[Work instructions]
Repeat the whole listing word for word, skipping pictures.
▼
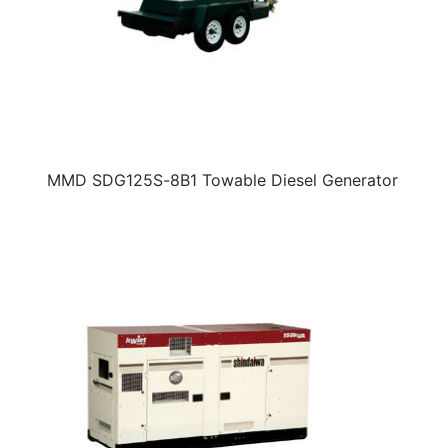
MMD SDG125S-8B1 Towable Diesel Generator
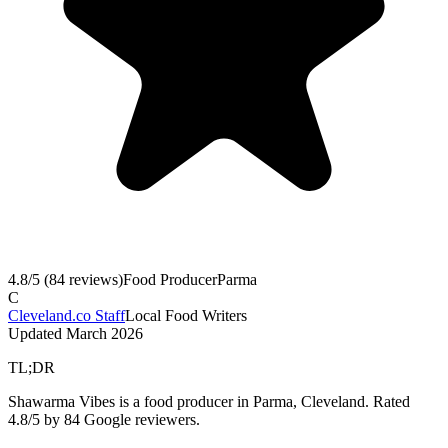
4.8
/5 (
84
reviews)
Food Producer
Parma
C
Cleveland.co Staff
Local Food Writers
Updated
March 2026
TL;DR
Shawarma Vibes is a food producer in Parma, Cleveland. Rated
4.8/5 by 84 Google reviewers.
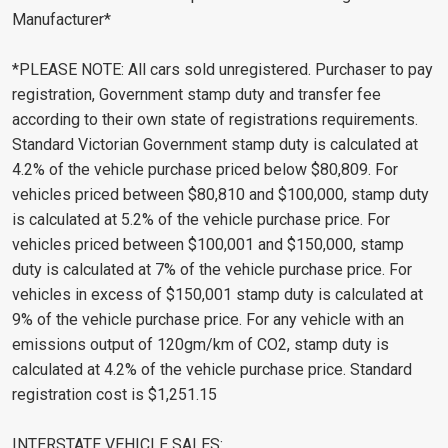
Manufacturer*
*PLEASE NOTE: All cars sold unregistered. Purchaser to pay
registration, Government stamp duty and transfer fee
according to their own state of registrations requirements.
Standard Victorian Government stamp duty is calculated at
4.2% of the vehicle purchase priced below $80,809. For
vehicles priced between $80,810 and $100,000, stamp duty
is calculated at 5.2% of the vehicle purchase price. For
vehicles priced between $100,001 and $150,000, stamp
duty is calculated at 7% of the vehicle purchase price. For
vehicles in excess of $150,001 stamp duty is calculated at
9% of the vehicle purchase price. For any vehicle with an
emissions output of 120gm/km of CO2, stamp duty is
calculated at 4.2% of the vehicle purchase price. Standard
registration cost is $1,251.15
INTERSTATE VEHICLE SALES:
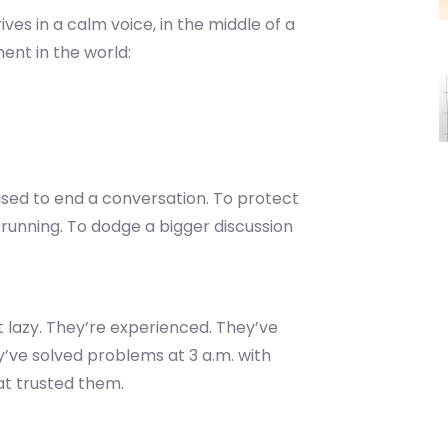
rives in a calm voice, in the middle of a
ment in the world:
 used to end a conversation. To protect
e running. To dodge a bigger discussion
’t lazy. They’re experienced. They’ve
y’ve solved problems at 3 a.m. with
at trusted them.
▲
[Output of the task]
MMD SDG125S-8B1 Towable Diesel Generator
4.8
/5 (
84
reviews)
Food Producer
Parma
C
Cleveland.co Staff
Local Food Writers
Updated
March 2026
TL;DR
Shawarma Vibes is a food producer in Parma, Cleveland. Rated
4.8/5 by 84 Google reviewers.
Manufacturer*
*PLEASE NOTE: All cars sold unregistered. Purchaser to pay
registration, Government stamp duty and transfer fee
according to their own state of registrations requirements.
Standard Victorian Government stamp duty is calculated at
4.2% of the vehicle purchase priced below $80,809. For
vehicles priced between $80,810 and $100,000, stamp duty
is calculated at 5.2% of the vehicle purchase price. For
vehicles priced between $100,001 and $150,000, stamp
duty is calculated at 7% of the vehicle purchase price. For
vehicles in excess of $150,001 stamp duty is calculated at
9% of the vehicle purchase price. For any vehicle with an
emissions output of 120gm/km of CO2, stamp duty is
calculated at 4.2% of the vehicle purchase price. Standard
registration cost is $1,251.15
INTERSTATE VEHICLE SALES:
rives in a calm voice, in the middle of a
ment in the world:
 used to end a conversation. To protect
e running. To dodge a bigger discussion
’t lazy. They’re experienced. They’ve
y’ve solved problems at 3 a.m. with
at trusted them.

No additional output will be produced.